In 1871 an English writer call Edward Bulwer-Lytton published a novel called “The Coming Race“, or “Vril, The Power of the Coming Race”

vril

In the story an adventurer accidentally discovers an entrance to the subterranean world of an advanced race of humans called the Vril-ya. This is a race that fled the surface of the Earth thousands of years ago to avoid a great flood.

Over the centuries they have developed advanced technology and powers. Their powers come from the ability to control vril.

“…an explanation of which I understood very little, for there is no word in any language I know which is an exact synonym for vril. I should call it electricity, except that it comprehends in its manifold branches other forces of nature, to which,in our scientific nomenclature, differing names are assigned, such as magnetism, galvanism, etc. These people consider that in vril they have arrived at the unity in natural energetic agencies”

Vril was essentially a universal force that permeates, or is the underlying source of, all matter and energy. In the novel the author references the contemporary scientist Faraday and his work on electromagnetism as a primitive first step towards understanding the nature of vril.

Shortly after the novel was published a meat extract drink was created. To emphasise it’s health and energy giving nature it’s name combined the words Bovine and vril – Bovril.

bovril

The hollow earth dwellers, the  Vril-ya,  could control vril. This force could be used as a power source or a destructive force. It could heal and it could destroy.

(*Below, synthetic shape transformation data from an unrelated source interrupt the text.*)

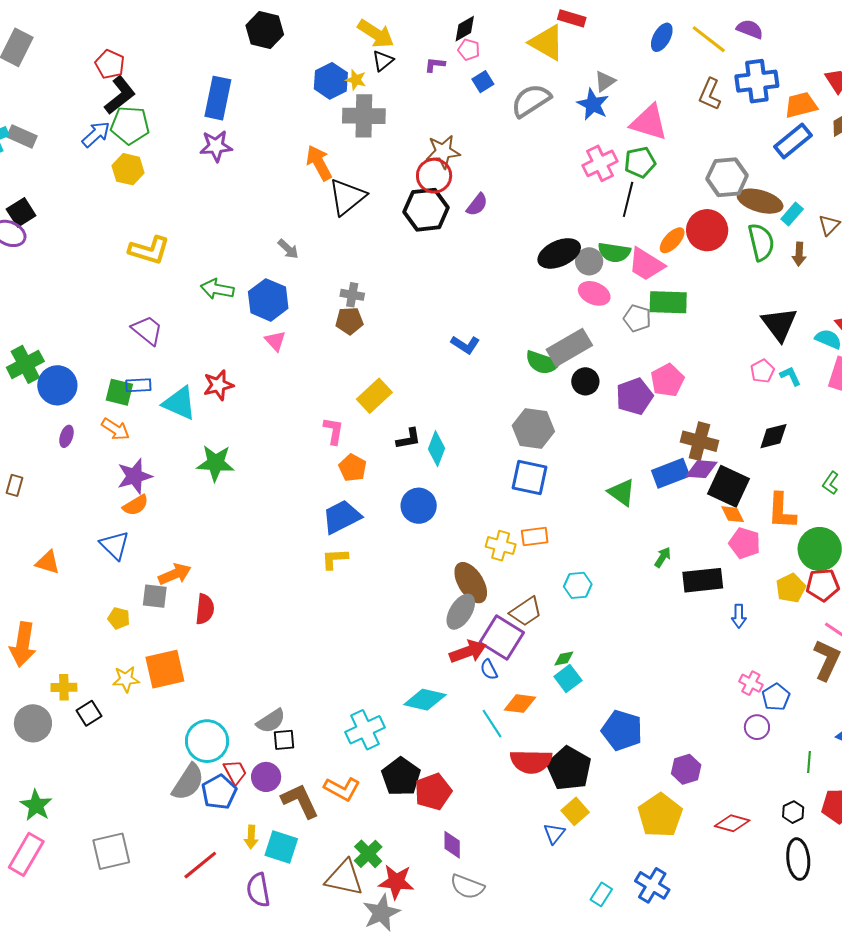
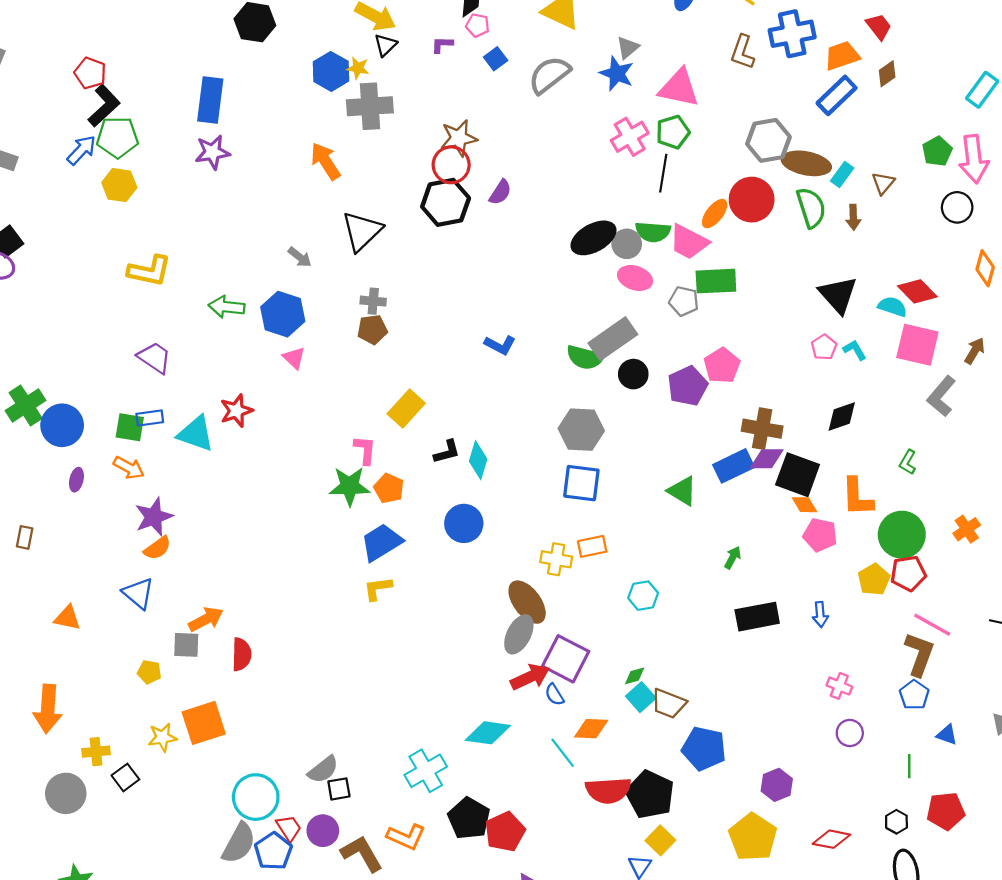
black triangle: (347, 197) -> (362, 231), moved
green star: (216, 463) -> (349, 486), moved
black rectangle: (703, 580) -> (757, 617), moved
brown trapezoid: (526, 612) -> (669, 704), moved, turned 60
blue pentagon: (776, 697) -> (914, 695), moved

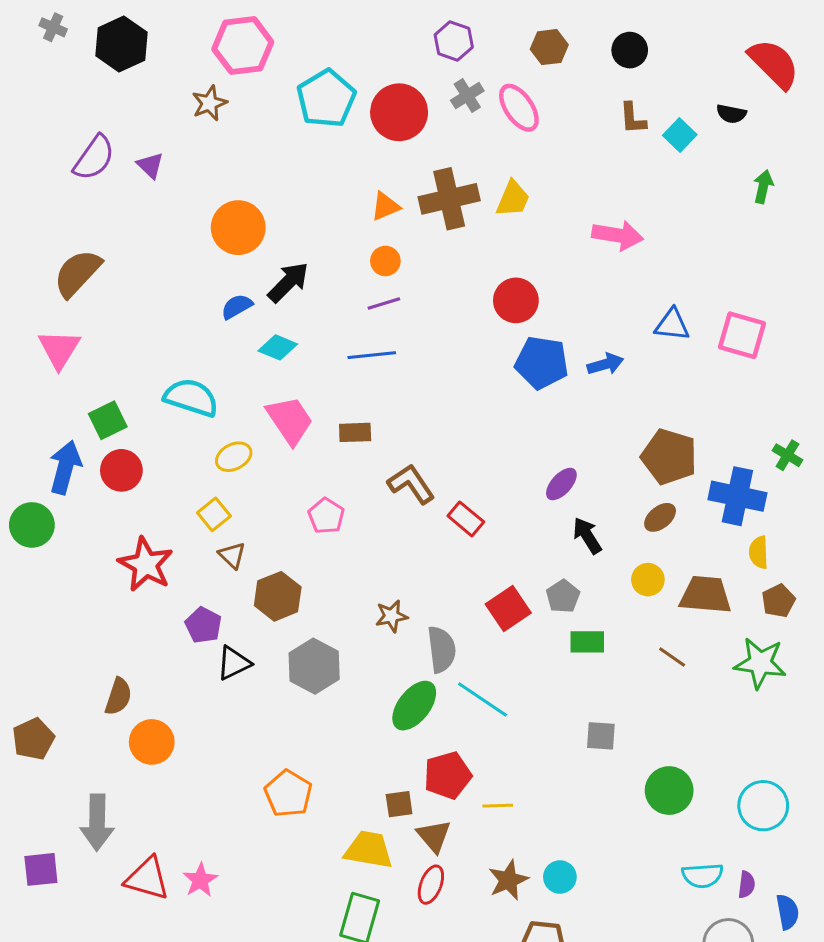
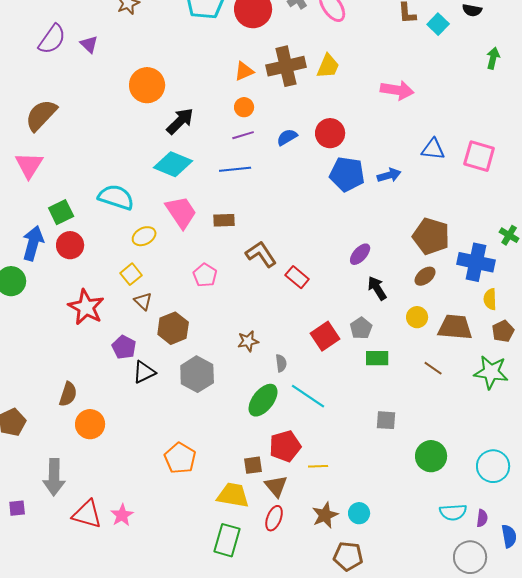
blue semicircle: (237, 306) -> (287, 137), moved
cyan diamond: (278, 347) -> (173, 164), size x1.5
gray semicircle: (442, 649) -> (281, 363), size x0.6
purple square: (41, 869) -> (17, 508), size x0.7

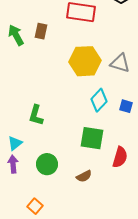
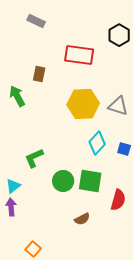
green arrow: (16, 35) -> (17, 96), moved
green L-shape: (36, 115) -> (34, 158), turned 50
green circle: (47, 164) -> (63, 181), moved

Vril could be controlled directly by individuals to varying degrees or through the use of a tool called a vril staff.

In the novel Bulwer-Lytton explores the society created by this technology. It is not a Victorian society by any stretch of the imagination. Women are equal to men and are the pursuers in romantic matters. Couples will typically only be married for three years after which they would have further romances but seldom remarry. Class has largely disappeared and there is no social unrest or conflict.

Bulwer-Lytton was writing in an age of great scientific discovery and social unrest. It was the era of Charles Darwin and Karl Marx. In his novel, he reconciles supernatural power with science. Vril is very much like “The Force” in Star Wars.

yoda
May the Vril with you be

He also explores the impact of technology on society. Other hollow earth dwellers without access to vril live violent and dangerous lives. Scarcity leads to conflict but the free and unlimited supply of vril removes social unrest. The hero of the novel is endangered because he falls in love with the wrong person. In the land of the Vril-ya, a land of plenty, conflict is personal not political.

real-housewives
Real housewives calmly discuss a difference of opinion

Although a bit of turgid read at times, this novel has so many links to modern concerns and trends it is still worth a look.

Not convinced? The book was so popular that many believed that the hollow earth and vril was real. Coming out of that belief is a whole subculture around the Vril Society, Nazi occultists, UFOs, and of course who could forget the secret reptilian race of Vril that has ruled society through the ages.